ACC2, on the other hand, is uniquely located on the outer membrane of mitochondria, the cell’s powerhouses. The malonyl-CoA produced by ACC2 has a specific regulatory function. It inhibits an enzyme called carnitine palmitoyltransferase 1 (CPT1), which is responsible for transporting fatty acids into the mitochondria to be broken down for energy in a process called beta-oxidation. By inhibiting CPT1, the malonyl-CoA generated by ACC2 effectively acts as a brake on fatty acid breakdown, ensuring that synthesis and degradation of fats do not occur simultaneously.

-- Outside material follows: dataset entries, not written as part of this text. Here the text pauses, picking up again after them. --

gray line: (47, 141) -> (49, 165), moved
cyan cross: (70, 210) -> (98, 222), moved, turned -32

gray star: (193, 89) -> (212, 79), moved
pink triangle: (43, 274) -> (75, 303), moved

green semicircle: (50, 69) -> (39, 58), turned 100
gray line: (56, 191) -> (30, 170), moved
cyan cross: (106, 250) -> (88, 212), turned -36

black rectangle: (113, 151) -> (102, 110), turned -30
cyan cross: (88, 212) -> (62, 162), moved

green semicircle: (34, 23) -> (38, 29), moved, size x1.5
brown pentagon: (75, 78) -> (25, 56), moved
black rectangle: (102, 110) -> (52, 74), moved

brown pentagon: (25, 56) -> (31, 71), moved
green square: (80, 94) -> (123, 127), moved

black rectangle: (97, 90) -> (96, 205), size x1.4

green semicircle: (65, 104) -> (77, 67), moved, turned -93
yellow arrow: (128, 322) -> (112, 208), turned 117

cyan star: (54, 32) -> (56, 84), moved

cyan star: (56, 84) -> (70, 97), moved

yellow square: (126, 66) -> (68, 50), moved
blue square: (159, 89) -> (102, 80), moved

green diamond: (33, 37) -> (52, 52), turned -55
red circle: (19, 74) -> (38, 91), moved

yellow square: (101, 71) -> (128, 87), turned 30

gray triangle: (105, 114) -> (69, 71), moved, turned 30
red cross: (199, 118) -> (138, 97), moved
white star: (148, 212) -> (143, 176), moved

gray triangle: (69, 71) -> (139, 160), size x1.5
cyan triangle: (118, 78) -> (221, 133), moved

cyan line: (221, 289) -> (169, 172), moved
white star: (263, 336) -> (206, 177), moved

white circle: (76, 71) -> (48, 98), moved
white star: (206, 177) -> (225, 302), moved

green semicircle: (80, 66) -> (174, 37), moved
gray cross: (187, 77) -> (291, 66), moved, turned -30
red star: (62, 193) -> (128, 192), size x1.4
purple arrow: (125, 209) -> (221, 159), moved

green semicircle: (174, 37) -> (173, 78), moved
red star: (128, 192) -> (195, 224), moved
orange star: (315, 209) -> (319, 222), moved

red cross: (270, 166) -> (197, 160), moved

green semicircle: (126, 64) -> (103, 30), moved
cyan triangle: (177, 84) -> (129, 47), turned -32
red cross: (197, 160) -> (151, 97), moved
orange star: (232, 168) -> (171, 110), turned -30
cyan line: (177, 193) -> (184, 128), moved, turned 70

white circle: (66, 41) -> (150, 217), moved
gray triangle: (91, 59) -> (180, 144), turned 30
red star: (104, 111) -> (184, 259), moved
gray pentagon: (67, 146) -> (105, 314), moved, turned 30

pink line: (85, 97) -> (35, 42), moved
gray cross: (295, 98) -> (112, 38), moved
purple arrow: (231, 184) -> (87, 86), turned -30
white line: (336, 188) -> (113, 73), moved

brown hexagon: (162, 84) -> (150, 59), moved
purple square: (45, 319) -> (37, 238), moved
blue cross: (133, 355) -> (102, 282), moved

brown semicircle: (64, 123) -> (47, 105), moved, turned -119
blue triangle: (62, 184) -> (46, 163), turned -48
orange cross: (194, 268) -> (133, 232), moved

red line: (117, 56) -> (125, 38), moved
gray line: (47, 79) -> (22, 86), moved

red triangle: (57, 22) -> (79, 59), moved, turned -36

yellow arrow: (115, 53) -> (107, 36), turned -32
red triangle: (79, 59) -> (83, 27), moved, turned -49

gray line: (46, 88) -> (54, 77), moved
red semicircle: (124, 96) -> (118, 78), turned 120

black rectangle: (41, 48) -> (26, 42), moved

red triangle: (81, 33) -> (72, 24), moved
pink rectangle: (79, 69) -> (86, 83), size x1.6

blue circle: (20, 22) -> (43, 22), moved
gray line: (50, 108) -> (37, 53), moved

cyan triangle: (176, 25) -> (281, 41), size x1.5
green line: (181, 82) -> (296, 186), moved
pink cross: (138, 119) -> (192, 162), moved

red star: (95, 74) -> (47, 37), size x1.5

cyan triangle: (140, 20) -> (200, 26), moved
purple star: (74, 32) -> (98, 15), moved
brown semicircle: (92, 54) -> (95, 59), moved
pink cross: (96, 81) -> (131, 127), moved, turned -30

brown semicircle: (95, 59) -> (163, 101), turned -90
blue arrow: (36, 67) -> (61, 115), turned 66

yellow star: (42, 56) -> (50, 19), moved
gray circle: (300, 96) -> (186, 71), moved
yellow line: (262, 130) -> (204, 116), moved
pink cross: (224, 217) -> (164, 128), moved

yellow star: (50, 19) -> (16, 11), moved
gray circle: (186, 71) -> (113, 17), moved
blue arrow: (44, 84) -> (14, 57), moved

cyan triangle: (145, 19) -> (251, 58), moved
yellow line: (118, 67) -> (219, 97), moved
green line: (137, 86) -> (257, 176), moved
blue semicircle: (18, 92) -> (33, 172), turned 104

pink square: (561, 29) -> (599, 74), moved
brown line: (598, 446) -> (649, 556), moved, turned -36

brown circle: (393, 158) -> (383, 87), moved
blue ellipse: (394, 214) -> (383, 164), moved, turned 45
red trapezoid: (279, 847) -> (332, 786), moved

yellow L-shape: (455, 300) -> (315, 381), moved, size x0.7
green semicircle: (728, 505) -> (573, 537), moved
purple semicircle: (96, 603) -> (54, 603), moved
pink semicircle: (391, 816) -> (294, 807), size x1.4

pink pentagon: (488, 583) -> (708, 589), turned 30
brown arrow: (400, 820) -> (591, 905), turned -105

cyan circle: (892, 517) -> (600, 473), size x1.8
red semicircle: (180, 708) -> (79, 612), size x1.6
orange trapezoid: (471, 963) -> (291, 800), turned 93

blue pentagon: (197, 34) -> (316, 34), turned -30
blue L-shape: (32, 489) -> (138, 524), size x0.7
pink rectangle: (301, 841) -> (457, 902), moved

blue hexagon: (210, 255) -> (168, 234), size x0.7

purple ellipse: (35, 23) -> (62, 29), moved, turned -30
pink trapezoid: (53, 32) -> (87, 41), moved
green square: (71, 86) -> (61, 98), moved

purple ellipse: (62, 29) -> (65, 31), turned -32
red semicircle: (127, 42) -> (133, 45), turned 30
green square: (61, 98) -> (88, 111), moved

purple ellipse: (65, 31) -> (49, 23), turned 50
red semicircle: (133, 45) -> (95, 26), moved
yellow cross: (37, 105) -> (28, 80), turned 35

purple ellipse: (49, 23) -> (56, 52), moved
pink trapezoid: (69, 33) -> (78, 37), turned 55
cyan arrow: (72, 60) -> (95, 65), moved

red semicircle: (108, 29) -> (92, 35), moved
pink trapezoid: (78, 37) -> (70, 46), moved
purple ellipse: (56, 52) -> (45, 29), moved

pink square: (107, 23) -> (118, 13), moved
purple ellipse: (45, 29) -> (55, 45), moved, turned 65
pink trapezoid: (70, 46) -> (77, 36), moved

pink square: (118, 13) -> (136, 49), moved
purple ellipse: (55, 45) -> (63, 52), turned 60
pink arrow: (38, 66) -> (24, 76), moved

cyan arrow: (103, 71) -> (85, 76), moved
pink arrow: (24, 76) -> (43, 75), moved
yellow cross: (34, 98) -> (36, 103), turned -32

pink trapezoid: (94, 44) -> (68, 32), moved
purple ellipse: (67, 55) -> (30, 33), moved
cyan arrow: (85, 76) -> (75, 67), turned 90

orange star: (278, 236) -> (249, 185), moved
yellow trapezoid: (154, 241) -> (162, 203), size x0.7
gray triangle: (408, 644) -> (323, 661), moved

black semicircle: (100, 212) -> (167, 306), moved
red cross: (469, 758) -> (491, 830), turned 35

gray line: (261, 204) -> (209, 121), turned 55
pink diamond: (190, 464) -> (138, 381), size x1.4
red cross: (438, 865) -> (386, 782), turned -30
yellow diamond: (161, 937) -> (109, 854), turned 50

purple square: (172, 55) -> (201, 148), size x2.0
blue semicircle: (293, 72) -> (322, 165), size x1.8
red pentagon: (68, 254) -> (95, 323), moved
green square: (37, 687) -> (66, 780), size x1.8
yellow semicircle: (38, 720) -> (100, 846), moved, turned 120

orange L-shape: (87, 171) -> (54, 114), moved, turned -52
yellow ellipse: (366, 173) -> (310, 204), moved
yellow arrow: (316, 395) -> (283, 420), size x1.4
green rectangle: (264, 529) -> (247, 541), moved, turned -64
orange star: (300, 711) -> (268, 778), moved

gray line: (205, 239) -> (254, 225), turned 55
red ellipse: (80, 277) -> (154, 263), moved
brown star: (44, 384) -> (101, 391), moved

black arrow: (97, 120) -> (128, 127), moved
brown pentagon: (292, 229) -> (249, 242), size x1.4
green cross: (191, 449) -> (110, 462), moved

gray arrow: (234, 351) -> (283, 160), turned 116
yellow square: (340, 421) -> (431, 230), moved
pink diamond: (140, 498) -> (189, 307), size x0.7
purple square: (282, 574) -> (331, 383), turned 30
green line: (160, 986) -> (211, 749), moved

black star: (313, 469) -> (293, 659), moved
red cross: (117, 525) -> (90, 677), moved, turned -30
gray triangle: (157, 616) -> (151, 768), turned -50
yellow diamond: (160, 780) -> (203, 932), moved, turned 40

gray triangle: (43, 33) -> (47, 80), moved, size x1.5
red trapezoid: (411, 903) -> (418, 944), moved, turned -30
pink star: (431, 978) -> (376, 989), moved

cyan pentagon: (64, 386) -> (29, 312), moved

Relevance in Metabolism and Disease
The regulation of Acetyl-CoA carboxylase is closely linked to metabolic health, and its dysregulation is implicated in several common diseases. In conditions like obesity and type 2 diabetes, ACC activity is often inappropriately high. This leads to excessive de novo fatty acid synthesis, contributing to the accumulation of fat in the liver (non-alcoholic fatty liver disease) and adipose tissue, and can worsen insulin resistance.
Furthermore, many types of cancer cells display a heightened reliance on fatty acid synthesis to support their rapid growth and proliferation. These cells often show increased ACC1 activity to produce the lipids required for building new cell membranes. This dependency has made ACC a significant area of interest for drug development. Researchers are actively developing inhibitors that target ACC with the goal of creating new therapeutic strategies for treating metabolic disorders and certain types of cancer by controlling the synthesis of fatty acids.